Department of Geosciences

University of Edinburgh

[email protected]

\AndAndrew Curtis

Department of Geosciences

University of Edinburgh

and

Institute of Geophysics

ETH Zurich

[email protected]

Abstract

Travel time tomography for the velocity structure of a medium is a highly non-linear and non-unique inverse problem. Monte Carlo methods are becoming increasingly common choices to provide probabilistic solutions to tomographic problems but those methods are computationally expensive. Neural networks can often be used to solve highly non-linear problems at a much lower computational cost when multiple inversions are needed from similar data types. We present the first method to perform fully non-linear, rapid and probabilistic Bayesian inversion of travel time data for 2D velocity maps using a mixture density network. We compare multiple methods to estimate probability density functions that represent the tomographic solution, using different sets of prior information and different training methodologies. We demonstrate the importance of prior information in such high dimensional inverse problems due to the curse of dimensionality: unrealistically informative prior probability distributions may result in better estimates of the mean velocity structure, however the uncertainties represented in the posterior probability density functions then contain less information than is obtained when using a less informative prior. This is illustrated by the emergence of uncertainty loops in posterior standard deviation maps when inverting travel time data using a less informative prior, which are not observed when using networks trained on prior information that includes (unrealistic) a priori smoothness constraints in the velocity models. We show that after an expensive program of training the networks, repeated high-dimensional, probabilistic tomography is possible on timescales of the order of a second on a standard desktop computer.

1 Introduction

Seismic travel time tomography is often used to reconstruct images of the interior of the Earth (Aki et al., 1977; Dziewonski and Woodhouse, 1987; Mordret et al., 2013), but is a significantly non-linear and non-unique inverse problem. To find solutions with minimal computation, the physics relating local wave speed to measured travel times is usually simplified by linearization (Rawlinson et al., 2010), but this creates large differences between linearized and true probabilistic solutions (Galetti et al., 2015). Increases in compute power now allow fully nonlinear Monte Carlo sampling solutions to be found without linearisation, to solve problems in 2D (Bodin and Sambridge, 2009; Galetti et al., 2015) and 3D (Hawkins and Sambridge, 2015; Piana Agostinetti et al., 2015; Zhang et al., 2018, 2019). Using Bayesian methods, such solutions provide samples (example tomographic models) that fit the data to within their measurement uncertainties, are consistent with available prior information, and are distributed according to the posterior probability density function (pdf) across the parameter space; this pdf constitutes the full solution of tomographic problems. Nevertheless, such solutions are acquired at significant expense, typically requiring weeks of compute time for realistic data sets and expensive storage of large sample sets.

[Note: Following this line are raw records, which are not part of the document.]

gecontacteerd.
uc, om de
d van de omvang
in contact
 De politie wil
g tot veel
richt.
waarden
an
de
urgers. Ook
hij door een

An alternative approach to estimate the posterior pdf is to use prior sampling (Devilee et al., 1999; Käufl et al., 2016). In this case samples are created before inference using only available prior knowledge. The set of samples can then be interrogated for examples that are consistent with any particular data set (a method called resampling (Sambridge, 1999)) or used to parametrise a function that relates data to models which can then be used to solve the inverse or inference problem (Roth and Tarantola, 1994).

In this work we use a neural network-based method to perform the inversion. Neural networks (NNs) can approximate any nonlinear relationship between two parameter spaces, given a so-called training set of example pairs of dependent and independent parameter values under that relationship (Bishop, 1995). In travel time tomography the forward solution is known and calculable, but the inverse solution is highly non-linear and non-unique. In such cases the forward computation can be used to create the prior set of samples known as a training set, of random models drawn from the prior pdf; these can be used to train the neural networks to approximate the inverse mapping. The prior samples are only needed during the training process which needs only to be performed once - thereafter NNs can be evaluated relatively efficiently. This allows the inference step to be run rapidly for any new data set on standard desktop computers, and the overall cost of the method per tomographic problem decreases rapidly with the number of problems to be solved.

Neural network-based inversion methods have been applied to various tomography problems in the past. Roth and Tarantola (1994) first used NNs to estimate subsurface velocity structure from active source seismic waveforms, Moya and Irikura (2010) performed velocity inversion with a neural network using waveform data from earthquakes, and Araya-Polo et al. (2018) used semblance gathers as input to a network to invert for velocity structure. Gupta et al. (2018) used a convolutional network to learn an ensemble of simpler mappings in a low-dimensional space before reconstructing the image by combining the mappings. Dictionary learning methods (Mairal et al., 2014) create sparse representations of the data and can be used to create a set of representations of features. Bianco and Gerstoft (2018) performed linearized 2D surface wave travel time tomography using dictionary learning to regularise the inversion.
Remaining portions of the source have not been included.